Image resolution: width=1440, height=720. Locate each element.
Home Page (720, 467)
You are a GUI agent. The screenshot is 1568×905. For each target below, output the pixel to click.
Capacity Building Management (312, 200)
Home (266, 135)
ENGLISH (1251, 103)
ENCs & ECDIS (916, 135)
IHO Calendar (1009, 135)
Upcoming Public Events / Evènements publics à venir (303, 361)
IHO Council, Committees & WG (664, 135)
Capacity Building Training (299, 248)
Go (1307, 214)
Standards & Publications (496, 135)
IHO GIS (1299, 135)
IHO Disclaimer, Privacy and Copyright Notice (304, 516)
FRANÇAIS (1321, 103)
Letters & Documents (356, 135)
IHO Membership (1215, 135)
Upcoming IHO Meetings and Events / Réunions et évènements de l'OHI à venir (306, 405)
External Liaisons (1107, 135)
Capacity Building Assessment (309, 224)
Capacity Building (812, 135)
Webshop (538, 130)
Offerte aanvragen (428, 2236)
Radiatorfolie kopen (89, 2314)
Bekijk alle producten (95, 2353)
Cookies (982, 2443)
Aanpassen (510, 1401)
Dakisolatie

_ _ _ _ _

How to complete this task: Line by line, give the material above again exactly.

Written response:
Image resolution: width=1440, height=720. Locate each element.
Home Page (720, 467)
You are a GUI agent. The screenshot is 1568×905. For each target below, output the pixel to click.
Capacity Building Management (312, 200)
Home (266, 135)
ENGLISH (1251, 103)
ENCs & ECDIS (916, 135)
IHO Calendar (1009, 135)
Upcoming Public Events / Evènements publics à venir (303, 361)
IHO Council, Committees & WG (664, 135)
Capacity Building Training (299, 248)
Go (1307, 214)
Standards & Publications (496, 135)
IHO GIS (1299, 135)
IHO Disclaimer, Privacy and Copyright Notice (304, 516)
FRANÇAIS (1321, 103)
Letters & Documents (356, 135)
IHO Membership (1215, 135)
Upcoming IHO Meetings and Events / Réunions et évènements de l'OHI à venir (306, 405)
External Liaisons (1107, 135)
Capacity Building Assessment (309, 224)
Capacity Building (812, 135)
Webshop (538, 130)
Offerte aanvragen (428, 2236)
Radiatorfolie kopen (89, 2314)
Bekijk alle producten (95, 2353)
Cookies (982, 2443)
Aanpassen (510, 1401)
Dakisolatie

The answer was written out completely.